Aceh Tengah, Senin 13 April 2026
MTsN 3 Aceh Tengah terus menunjukkan komitmennya dalam membentuk karakter peserta didik yang religius melalui pelaksanaan program Lima Belas Menit (LIMIT) Bersama Al-Qur’an. Kegiatan ini dilaksanakan secara rutin setiap pagi sebelum dimulainya proses pembelajaran di madrasah.
Program LIMIT merupakan bagian dari gerakan yang terus digalakkan di jajaran Kanwil Kementerian Agama Provinsi Aceh sebagai langkah strategis dalam membentuk generasi Qur’ani serta memperkuat pendidikan karakter di lingkungan madrasah. Melalui kegiatan ini, siswa dibiasakan untuk berinteraksi dengan Al-Qur’an sejak dini, sehingga nilai-nilai keislaman dapat tertanam dalam kehidupan sehari-hari.

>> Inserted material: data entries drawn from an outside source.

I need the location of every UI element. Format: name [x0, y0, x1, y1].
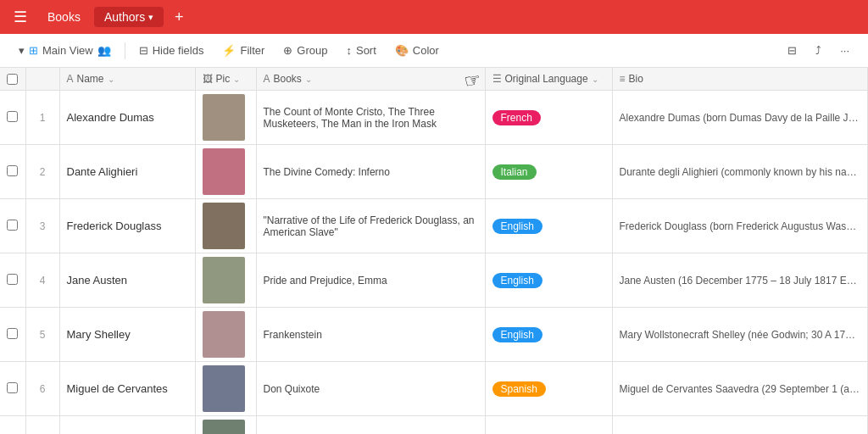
row-number: 5	[25, 308, 59, 362]
row-bio: Alexandre Dumas (born Dumas Davy de la P…	[612, 91, 868, 145]
row-books[interactable]: Frankenstein	[256, 308, 485, 362]
row-checkbox[interactable]	[7, 274, 18, 285]
color-button[interactable]: 🎨 Color	[387, 41, 448, 60]
language-badge[interactable]: English	[492, 327, 542, 342]
share-icon: ⤴	[815, 44, 821, 57]
row-checkbox[interactable]	[7, 382, 18, 393]
table-row: 2 Dante Alighieri The Divine Comedy: Inf…	[0, 145, 868, 199]
row-author-pic-cell[interactable]	[195, 253, 256, 308]
hide-fields-icon: ⊟	[139, 44, 148, 57]
row-books[interactable]: Pride and Prejudice, Emma	[256, 253, 485, 308]
select-all-checkbox[interactable]	[7, 74, 18, 85]
language-badge[interactable]: English	[492, 219, 542, 234]
col-header-bio-label: Bio	[629, 73, 643, 85]
more-button[interactable]: ···	[832, 41, 858, 60]
col-pic-sort-icon: ⌄	[233, 75, 240, 84]
row-language[interactable]: English	[485, 253, 612, 308]
col-books-text-icon: A	[264, 73, 270, 85]
row-number: 3	[25, 199, 59, 253]
row-bio: Frederick Douglass (born Frederick Augus…	[612, 199, 868, 253]
group-button[interactable]: ⊕ Group	[275, 41, 336, 60]
row-author-name[interactable]: Jane Austen	[59, 253, 195, 308]
language-badge[interactable]: French	[492, 110, 541, 125]
row-author-name[interactable]: Frederick Douglass	[59, 199, 195, 253]
toolbar: ▾ ⊞ Main View 👥 ⊟ Hide fields ⚡ Filter ⊕…	[0, 34, 868, 68]
top-bar: ☰ Books Authors ▾ +	[0, 0, 868, 34]
sort-button[interactable]: ↕ Sort	[337, 41, 384, 60]
filter-icon: ⚡	[222, 44, 236, 57]
row-language[interactable]: Italian	[485, 145, 612, 199]
filter-button[interactable]: ⚡ Filter	[214, 41, 273, 60]
row-checkbox-cell[interactable]	[0, 362, 25, 416]
row-checkbox-cell[interactable]	[0, 416, 25, 435]
menu-icon[interactable]: ☰	[7, 4, 34, 30]
row-author-pic-cell[interactable]	[195, 416, 256, 435]
language-badge[interactable]: English	[492, 273, 542, 288]
table-row: 5 Mary Shelley Frankenstein English Mary…	[0, 308, 868, 362]
row-checkbox-cell[interactable]	[0, 253, 25, 308]
col-pic-image-icon: 🖼	[203, 73, 213, 85]
row-language[interactable]: English	[485, 199, 612, 253]
row-books[interactable]: Don Quixote	[256, 362, 485, 416]
row-books[interactable]: The Count of Monte Cristo, The Three Mus…	[256, 91, 485, 145]
row-books[interactable]: "Narrative of the Life of Frederick Doug…	[256, 199, 485, 253]
add-tab-button[interactable]: +	[167, 5, 191, 29]
row-author-name[interactable]: Dante Alighieri	[59, 145, 195, 199]
language-badge[interactable]: Spanish	[492, 381, 546, 397]
row-author-name[interactable]: Mary Shelley	[59, 308, 195, 362]
row-checkbox[interactable]	[7, 328, 18, 339]
row-author-pic-cell[interactable]	[195, 308, 256, 362]
row-checkbox-cell[interactable]	[0, 308, 25, 362]
col-header-name-label: Name	[77, 73, 104, 85]
row-author-pic-cell[interactable]	[195, 91, 256, 145]
row-checkbox[interactable]	[7, 220, 18, 231]
tab-authors-label: Authors	[104, 10, 145, 24]
row-language[interactable]: Spanish	[485, 362, 612, 416]
view-users-icon: 👥	[97, 44, 111, 57]
row-author-name[interactable]: Sun Tzu	[59, 416, 195, 435]
row-language[interactable]: French	[485, 91, 612, 145]
view-selector[interactable]: ▾ ⊞ Main View 👥	[10, 41, 120, 60]
row-language[interactable]: Chinese	[485, 416, 612, 435]
share-button[interactable]: ⤴	[807, 41, 830, 60]
table-header-row: A Name ⌄ 🖼 Pic ⌄ A Books	[0, 68, 868, 91]
col-header-pic[interactable]: 🖼 Pic ⌄	[195, 68, 256, 91]
sort-icon: ↕	[346, 44, 352, 57]
hide-fields-button[interactable]: ⊟ Hide fields	[131, 41, 213, 60]
row-number: 6	[25, 362, 59, 416]
col-header-check[interactable]	[0, 68, 25, 91]
col-header-bio[interactable]: ≡ Bio	[612, 68, 868, 91]
row-height-button[interactable]: ⊟	[779, 41, 805, 60]
row-books[interactable]: The Divine Comedy: Inferno	[256, 145, 485, 199]
col-header-books[interactable]: A Books ⌄	[256, 68, 485, 91]
language-badge[interactable]: Italian	[492, 164, 537, 180]
row-books[interactable]: The Art of War	[256, 416, 485, 435]
row-checkbox[interactable]	[7, 111, 18, 122]
row-height-icon: ⊟	[787, 44, 797, 57]
row-author-pic	[203, 148, 245, 195]
view-dropdown-arrow: ▾	[19, 44, 25, 57]
row-author-pic-cell[interactable]	[195, 199, 256, 253]
hide-fields-label: Hide fields	[153, 44, 204, 57]
table-row: 4 Jane Austen Pride and Prejudice, Emma …	[0, 253, 868, 308]
row-checkbox-cell[interactable]	[0, 91, 25, 145]
row-author-pic-cell[interactable]	[195, 145, 256, 199]
col-bio-text-icon: ≡	[620, 73, 626, 85]
col-header-language[interactable]: ☰ Original Language ⌄	[485, 68, 612, 91]
col-header-name[interactable]: A Name ⌄	[59, 68, 195, 91]
row-checkbox-cell[interactable]	[0, 199, 25, 253]
row-author-pic	[203, 365, 245, 412]
row-checkbox[interactable]	[7, 165, 18, 176]
row-checkbox-cell[interactable]	[0, 145, 25, 199]
row-number: 1	[25, 91, 59, 145]
row-author-name[interactable]: Alexandre Dumas	[59, 91, 195, 145]
row-bio: Durante degli Alighieri (commonly known …	[612, 145, 868, 199]
row-author-name[interactable]: Miguel de Cervantes	[59, 362, 195, 416]
row-language[interactable]: English	[485, 308, 612, 362]
row-author-pic	[203, 94, 245, 141]
row-author-pic-cell[interactable]	[195, 362, 256, 416]
row-number: 7	[25, 416, 59, 435]
tab-books[interactable]: Books	[37, 7, 91, 27]
tab-authors[interactable]: Authors ▾	[94, 7, 164, 27]
view-label: Main View	[42, 44, 93, 57]
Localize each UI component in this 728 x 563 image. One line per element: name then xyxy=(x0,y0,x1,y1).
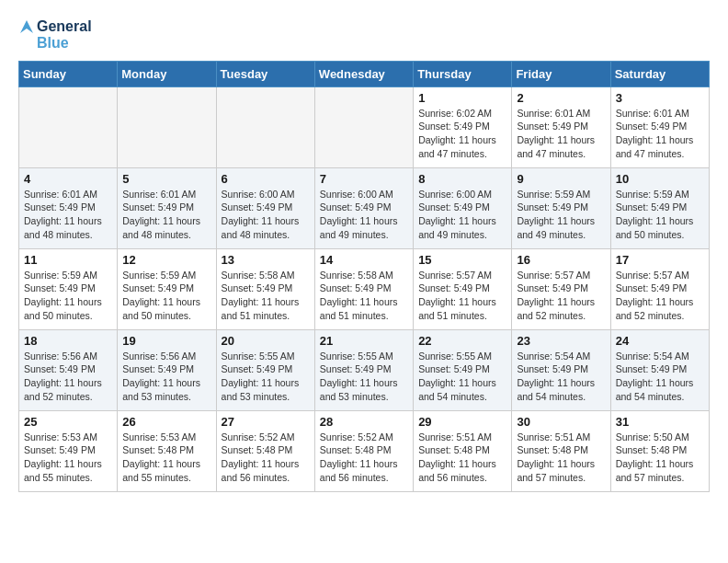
calendar-empty-cell xyxy=(19,86,118,167)
day-number: 22 xyxy=(418,334,506,348)
day-number: 21 xyxy=(320,334,408,348)
day-number: 14 xyxy=(320,253,408,267)
day-number: 29 xyxy=(418,415,506,429)
calendar-day-cell: 14Sunrise: 5:58 AM Sunset: 5:49 PM Dayli… xyxy=(314,248,413,329)
calendar-day-cell: 21Sunrise: 5:55 AM Sunset: 5:49 PM Dayli… xyxy=(314,329,413,410)
day-number: 30 xyxy=(517,415,605,429)
day-info: Sunrise: 5:59 AM Sunset: 5:49 PM Dayligh… xyxy=(517,188,605,242)
calendar-day-cell: 10Sunrise: 5:59 AM Sunset: 5:49 PM Dayli… xyxy=(610,167,709,248)
weekday-header-row: SundayMondayTuesdayWednesdayThursdayFrid… xyxy=(19,61,710,86)
day-number: 19 xyxy=(122,334,210,348)
calendar-day-cell: 30Sunrise: 5:51 AM Sunset: 5:48 PM Dayli… xyxy=(512,410,610,491)
day-info: Sunrise: 5:56 AM Sunset: 5:49 PM Dayligh… xyxy=(24,350,112,404)
weekday-header-saturday: Saturday xyxy=(610,61,709,86)
calendar-day-cell: 5Sunrise: 6:01 AM Sunset: 5:49 PM Daylig… xyxy=(118,167,216,248)
calendar-day-cell: 19Sunrise: 5:56 AM Sunset: 5:49 PM Dayli… xyxy=(118,329,216,410)
calendar-day-cell: 4Sunrise: 6:01 AM Sunset: 5:49 PM Daylig… xyxy=(19,167,118,248)
calendar-empty-cell xyxy=(314,86,413,167)
day-number: 17 xyxy=(616,253,704,267)
page-header: General Blue xyxy=(18,18,710,52)
day-info: Sunrise: 6:00 AM Sunset: 5:49 PM Dayligh… xyxy=(418,188,506,242)
day-info: Sunrise: 5:56 AM Sunset: 5:49 PM Dayligh… xyxy=(122,350,210,404)
calendar-day-cell: 27Sunrise: 5:52 AM Sunset: 5:48 PM Dayli… xyxy=(216,410,314,491)
day-number: 6 xyxy=(222,172,310,186)
day-info: Sunrise: 5:53 AM Sunset: 5:49 PM Dayligh… xyxy=(24,431,112,485)
calendar-day-cell: 31Sunrise: 5:50 AM Sunset: 5:48 PM Dayli… xyxy=(610,410,709,491)
day-number: 1 xyxy=(418,91,506,105)
day-info: Sunrise: 5:59 AM Sunset: 5:49 PM Dayligh… xyxy=(122,269,210,323)
calendar-week-row: 25Sunrise: 5:53 AM Sunset: 5:49 PM Dayli… xyxy=(19,410,710,491)
calendar-day-cell: 18Sunrise: 5:56 AM Sunset: 5:49 PM Dayli… xyxy=(19,329,118,410)
day-number: 24 xyxy=(616,334,704,348)
day-number: 27 xyxy=(222,415,310,429)
day-number: 13 xyxy=(222,253,310,267)
day-info: Sunrise: 5:52 AM Sunset: 5:48 PM Dayligh… xyxy=(320,431,408,485)
day-info: Sunrise: 5:55 AM Sunset: 5:49 PM Dayligh… xyxy=(418,350,506,404)
calendar-day-cell: 9Sunrise: 5:59 AM Sunset: 5:49 PM Daylig… xyxy=(512,167,610,248)
day-info: Sunrise: 5:59 AM Sunset: 5:49 PM Dayligh… xyxy=(616,188,704,242)
day-number: 2 xyxy=(517,91,605,105)
day-info: Sunrise: 5:57 AM Sunset: 5:49 PM Dayligh… xyxy=(517,269,605,323)
day-number: 28 xyxy=(320,415,408,429)
calendar-day-cell: 24Sunrise: 5:54 AM Sunset: 5:49 PM Dayli… xyxy=(610,329,709,410)
calendar-day-cell: 13Sunrise: 5:58 AM Sunset: 5:49 PM Dayli… xyxy=(216,248,314,329)
day-number: 31 xyxy=(616,415,704,429)
calendar-day-cell: 17Sunrise: 5:57 AM Sunset: 5:49 PM Dayli… xyxy=(610,248,709,329)
calendar-day-cell: 28Sunrise: 5:52 AM Sunset: 5:48 PM Dayli… xyxy=(314,410,413,491)
calendar-day-cell: 20Sunrise: 5:55 AM Sunset: 5:49 PM Dayli… xyxy=(216,329,314,410)
calendar-week-row: 18Sunrise: 5:56 AM Sunset: 5:49 PM Dayli… xyxy=(19,329,710,410)
calendar-day-cell: 3Sunrise: 6:01 AM Sunset: 5:49 PM Daylig… xyxy=(610,86,709,167)
calendar-day-cell: 6Sunrise: 6:00 AM Sunset: 5:49 PM Daylig… xyxy=(216,167,314,248)
weekday-header-friday: Friday xyxy=(512,61,610,86)
day-info: Sunrise: 5:58 AM Sunset: 5:49 PM Dayligh… xyxy=(222,269,310,323)
calendar-day-cell: 2Sunrise: 6:01 AM Sunset: 5:49 PM Daylig… xyxy=(512,86,610,167)
calendar-day-cell: 26Sunrise: 5:53 AM Sunset: 5:48 PM Dayli… xyxy=(118,410,216,491)
day-number: 26 xyxy=(122,415,210,429)
calendar-day-cell: 15Sunrise: 5:57 AM Sunset: 5:49 PM Dayli… xyxy=(414,248,512,329)
day-info: Sunrise: 5:55 AM Sunset: 5:49 PM Dayligh… xyxy=(320,350,408,404)
day-number: 18 xyxy=(24,334,112,348)
day-info: Sunrise: 5:50 AM Sunset: 5:48 PM Dayligh… xyxy=(616,431,704,485)
day-info: Sunrise: 5:51 AM Sunset: 5:48 PM Dayligh… xyxy=(517,431,605,485)
calendar-day-cell: 1Sunrise: 6:02 AM Sunset: 5:49 PM Daylig… xyxy=(414,86,512,167)
calendar-day-cell: 7Sunrise: 6:00 AM Sunset: 5:49 PM Daylig… xyxy=(314,167,413,248)
calendar-empty-cell xyxy=(118,86,216,167)
weekday-header-thursday: Thursday xyxy=(414,61,512,86)
day-info: Sunrise: 5:57 AM Sunset: 5:49 PM Dayligh… xyxy=(418,269,506,323)
day-number: 4 xyxy=(24,172,112,186)
day-number: 16 xyxy=(517,253,605,267)
day-info: Sunrise: 5:53 AM Sunset: 5:48 PM Dayligh… xyxy=(122,431,210,485)
day-info: Sunrise: 5:55 AM Sunset: 5:49 PM Dayligh… xyxy=(222,350,310,404)
day-info: Sunrise: 5:54 AM Sunset: 5:49 PM Dayligh… xyxy=(517,350,605,404)
weekday-header-wednesday: Wednesday xyxy=(314,61,413,86)
calendar-day-cell: 29Sunrise: 5:51 AM Sunset: 5:48 PM Dayli… xyxy=(414,410,512,491)
day-info: Sunrise: 5:58 AM Sunset: 5:49 PM Dayligh… xyxy=(320,269,408,323)
logo: General Blue xyxy=(18,18,92,52)
day-info: Sunrise: 5:51 AM Sunset: 5:48 PM Dayligh… xyxy=(418,431,506,485)
calendar-day-cell: 22Sunrise: 5:55 AM Sunset: 5:49 PM Dayli… xyxy=(414,329,512,410)
day-number: 20 xyxy=(222,334,310,348)
day-number: 25 xyxy=(24,415,112,429)
calendar-day-cell: 25Sunrise: 5:53 AM Sunset: 5:49 PM Dayli… xyxy=(19,410,118,491)
day-number: 23 xyxy=(517,334,605,348)
day-number: 10 xyxy=(616,172,704,186)
day-number: 8 xyxy=(418,172,506,186)
weekday-header-monday: Monday xyxy=(118,61,216,86)
calendar-week-row: 11Sunrise: 5:59 AM Sunset: 5:49 PM Dayli… xyxy=(19,248,710,329)
day-number: 9 xyxy=(517,172,605,186)
weekday-header-tuesday: Tuesday xyxy=(216,61,314,86)
day-info: Sunrise: 5:52 AM Sunset: 5:48 PM Dayligh… xyxy=(222,431,310,485)
day-info: Sunrise: 6:00 AM Sunset: 5:49 PM Dayligh… xyxy=(320,188,408,242)
day-info: Sunrise: 6:01 AM Sunset: 5:49 PM Dayligh… xyxy=(616,107,704,161)
day-number: 5 xyxy=(122,172,210,186)
calendar-week-row: 1Sunrise: 6:02 AM Sunset: 5:49 PM Daylig… xyxy=(19,86,710,167)
day-number: 7 xyxy=(320,172,408,186)
day-number: 15 xyxy=(418,253,506,267)
day-info: Sunrise: 6:00 AM Sunset: 5:49 PM Dayligh… xyxy=(222,188,310,242)
day-info: Sunrise: 6:01 AM Sunset: 5:49 PM Dayligh… xyxy=(122,188,210,242)
calendar-day-cell: 23Sunrise: 5:54 AM Sunset: 5:49 PM Dayli… xyxy=(512,329,610,410)
day-info: Sunrise: 6:01 AM Sunset: 5:49 PM Dayligh… xyxy=(24,188,112,242)
calendar-empty-cell xyxy=(216,86,314,167)
day-number: 12 xyxy=(122,253,210,267)
calendar-day-cell: 11Sunrise: 5:59 AM Sunset: 5:49 PM Dayli… xyxy=(19,248,118,329)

Selain itu, program ini juga sejalan dengan langkah Bupati Aceh Tengah, Drs. Haili Yoga, M.Si, yang mengajak seluruh masyarakat Aceh Tengah untuk senantiasa dekat dengan Al-Qur’an dan rutin membacanya. Ajakan tersebut tertuang dalam Instruksi Bupati Aceh Tengah Nomor 567/DSI/2026 tentang Gerakan Gemar Membaca Al-Qur’an, yang menekankan pentingnya kebiasaan membaca Al-Qur’an setiap hari, khususnya bagi aparatur pemerintah dan masyarakat secara umum.
Di MTsN 3 Aceh Tengah, implementasi program ini sudah dilaksanakan dengan baik oleh warga madrasah. Kegiatan membaca Al-Qur’an yang dilakukan setiap pagi tidak hanya memberikan keberkahan dalam proses belajar, tetapi juga menjadi sarana efektif dalam membentuk kebiasaan positif, meningkatkan kedisiplinan, serta menanamkan nilai-nilai spiritual pada peserta didik.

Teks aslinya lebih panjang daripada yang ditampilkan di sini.